Related to the An. darlingi metavirome variation according to geographic regions, previous studies have shown the presence of a species-specific virome in mosquitoes, where putative ISVs are consistently identified across different populations [65–68], even spanning continents [66,69,70]. This group of viruses is known as the core virome, although there is currently active debate surrounding this concept [71,72]. In this study, 40% of identified vOTUs were shared among An. darlingi populations from different subregions. Furthermore, some vOTUs were previously detected in an An. darlingi population along the Atrato River in Colombia (viral sequences published on NCBI repository); specifically, the Atrato Retro-like virus was present in all populations from the study regions, the Atrato Partiti-like virus 2 was detected in the Bajo Cauca region, and the Murindo virus was identified in the Chocoan Pacific region. These findings suggest that a portion of the An. darlingi metavirome is common to various populations covering a broad geographic range in Colombia, supporting the hypothesis of a stable species or population-specific virome for culicid species across various geographic scales [65–67,71,72].
Although some viral sequences were shared among the An. darlingi natural populations, beta diversity analyses revealed statistically significant differences in metavirome structure. Read counts for each viral taxon and vOTU showed greater similarity within regions than between them. Percentage similarity analysis identified the Unclassified Ortervirales taxon and vOTUs of Anopheles darlingi Retro-like viru 1 and Atrato Retro-like virus as the principal contributors to dissimilarities among study populations.

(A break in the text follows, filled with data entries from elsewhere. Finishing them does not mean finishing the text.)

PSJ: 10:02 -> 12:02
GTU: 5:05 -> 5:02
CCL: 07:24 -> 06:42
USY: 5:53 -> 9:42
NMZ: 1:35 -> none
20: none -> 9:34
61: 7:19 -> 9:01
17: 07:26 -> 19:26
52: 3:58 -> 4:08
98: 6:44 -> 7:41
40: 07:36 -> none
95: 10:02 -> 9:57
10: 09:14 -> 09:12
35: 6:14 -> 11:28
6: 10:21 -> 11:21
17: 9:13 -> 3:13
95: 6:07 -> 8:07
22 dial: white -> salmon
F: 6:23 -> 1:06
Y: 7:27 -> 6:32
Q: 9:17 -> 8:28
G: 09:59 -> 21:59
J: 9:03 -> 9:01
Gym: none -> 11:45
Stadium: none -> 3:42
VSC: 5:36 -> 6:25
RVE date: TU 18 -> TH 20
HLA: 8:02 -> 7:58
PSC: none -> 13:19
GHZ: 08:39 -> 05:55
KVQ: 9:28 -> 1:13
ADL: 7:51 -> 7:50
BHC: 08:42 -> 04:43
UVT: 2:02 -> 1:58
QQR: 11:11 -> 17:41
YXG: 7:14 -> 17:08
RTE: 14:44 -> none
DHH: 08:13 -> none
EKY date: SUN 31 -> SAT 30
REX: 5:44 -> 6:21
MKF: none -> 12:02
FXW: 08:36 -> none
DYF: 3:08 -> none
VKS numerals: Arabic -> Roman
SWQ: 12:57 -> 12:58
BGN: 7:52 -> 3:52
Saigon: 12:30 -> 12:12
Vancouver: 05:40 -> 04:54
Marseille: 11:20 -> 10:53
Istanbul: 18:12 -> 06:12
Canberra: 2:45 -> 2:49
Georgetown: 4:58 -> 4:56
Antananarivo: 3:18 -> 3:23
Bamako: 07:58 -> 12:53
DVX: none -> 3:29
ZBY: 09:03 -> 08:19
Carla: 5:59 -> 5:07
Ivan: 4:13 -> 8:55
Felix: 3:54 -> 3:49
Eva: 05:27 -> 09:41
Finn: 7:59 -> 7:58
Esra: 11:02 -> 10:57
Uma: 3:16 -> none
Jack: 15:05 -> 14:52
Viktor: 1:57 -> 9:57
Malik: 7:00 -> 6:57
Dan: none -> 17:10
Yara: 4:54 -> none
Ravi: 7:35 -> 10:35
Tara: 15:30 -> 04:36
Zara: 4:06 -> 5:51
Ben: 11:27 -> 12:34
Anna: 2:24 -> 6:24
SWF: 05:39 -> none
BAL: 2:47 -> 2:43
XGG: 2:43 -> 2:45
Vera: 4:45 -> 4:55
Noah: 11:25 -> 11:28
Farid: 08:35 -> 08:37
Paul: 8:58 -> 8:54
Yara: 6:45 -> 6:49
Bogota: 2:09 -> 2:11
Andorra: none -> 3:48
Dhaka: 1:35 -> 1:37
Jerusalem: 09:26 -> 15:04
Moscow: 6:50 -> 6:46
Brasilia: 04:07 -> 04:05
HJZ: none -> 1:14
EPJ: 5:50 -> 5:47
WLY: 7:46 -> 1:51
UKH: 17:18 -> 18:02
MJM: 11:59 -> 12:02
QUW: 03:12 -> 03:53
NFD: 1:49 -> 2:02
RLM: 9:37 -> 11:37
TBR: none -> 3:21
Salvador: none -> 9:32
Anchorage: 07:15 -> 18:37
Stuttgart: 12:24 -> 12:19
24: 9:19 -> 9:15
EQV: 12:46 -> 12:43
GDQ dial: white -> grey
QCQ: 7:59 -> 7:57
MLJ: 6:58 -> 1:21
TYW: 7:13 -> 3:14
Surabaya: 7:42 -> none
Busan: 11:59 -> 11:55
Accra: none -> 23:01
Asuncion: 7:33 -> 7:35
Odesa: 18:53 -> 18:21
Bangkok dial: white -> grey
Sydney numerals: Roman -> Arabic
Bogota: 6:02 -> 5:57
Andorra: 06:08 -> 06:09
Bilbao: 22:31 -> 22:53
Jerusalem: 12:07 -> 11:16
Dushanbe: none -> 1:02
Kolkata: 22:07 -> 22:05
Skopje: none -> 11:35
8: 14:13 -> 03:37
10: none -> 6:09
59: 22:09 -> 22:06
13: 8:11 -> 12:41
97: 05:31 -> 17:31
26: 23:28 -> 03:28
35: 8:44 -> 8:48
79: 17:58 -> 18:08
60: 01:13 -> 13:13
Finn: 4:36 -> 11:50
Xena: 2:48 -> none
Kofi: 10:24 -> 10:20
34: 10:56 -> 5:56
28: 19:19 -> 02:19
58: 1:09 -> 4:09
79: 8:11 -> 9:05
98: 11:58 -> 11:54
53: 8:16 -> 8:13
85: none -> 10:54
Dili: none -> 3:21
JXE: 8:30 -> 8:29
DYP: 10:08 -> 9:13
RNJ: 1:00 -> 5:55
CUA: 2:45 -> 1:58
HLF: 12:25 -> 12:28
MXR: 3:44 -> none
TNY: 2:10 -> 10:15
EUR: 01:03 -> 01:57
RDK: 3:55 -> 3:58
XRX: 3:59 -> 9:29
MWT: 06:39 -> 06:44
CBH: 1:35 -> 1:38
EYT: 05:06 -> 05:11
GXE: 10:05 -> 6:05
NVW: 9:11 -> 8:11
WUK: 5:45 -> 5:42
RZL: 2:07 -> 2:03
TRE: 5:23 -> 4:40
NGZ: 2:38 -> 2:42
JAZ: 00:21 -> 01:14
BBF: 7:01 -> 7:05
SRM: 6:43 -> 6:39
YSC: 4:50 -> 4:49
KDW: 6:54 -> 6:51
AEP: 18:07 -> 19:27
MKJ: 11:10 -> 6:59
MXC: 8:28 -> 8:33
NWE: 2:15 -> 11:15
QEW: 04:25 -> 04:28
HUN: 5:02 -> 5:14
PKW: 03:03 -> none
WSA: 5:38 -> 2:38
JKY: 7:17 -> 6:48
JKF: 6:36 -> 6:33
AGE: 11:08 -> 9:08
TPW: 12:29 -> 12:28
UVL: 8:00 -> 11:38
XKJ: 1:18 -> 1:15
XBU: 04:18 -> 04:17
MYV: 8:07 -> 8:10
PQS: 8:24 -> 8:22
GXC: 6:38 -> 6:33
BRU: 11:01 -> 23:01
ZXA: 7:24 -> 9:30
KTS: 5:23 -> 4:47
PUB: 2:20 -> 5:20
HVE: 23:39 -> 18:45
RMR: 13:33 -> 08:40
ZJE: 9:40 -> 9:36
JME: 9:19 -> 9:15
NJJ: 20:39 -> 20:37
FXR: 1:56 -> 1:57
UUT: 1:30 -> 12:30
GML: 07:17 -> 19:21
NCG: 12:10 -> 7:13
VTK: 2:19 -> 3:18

Except for the Amazonian populations, a greater proportion of reads were assigned to “Unclassified Ortervirales” group. Analyses also showed that the highest read counts were for vOTUs Atrato-Retro-like virus and Anopheles darlingi Retro-like virus 1; both belong to the Ortervirales order and were identified in all An. darlingi populations. Taxa with higher abundances often exhibit greater variances, contributing more significantly to group dissimilarities [73]. Consequently, the abundance of the Ortervirales component in its metavirome is responsible for the observed differences in viral sequence structure among Colombian An. darlingi natural populations. This virus order was also dominant on other insects species like Aedes, Culex and Chrysomelidae [64,74,75].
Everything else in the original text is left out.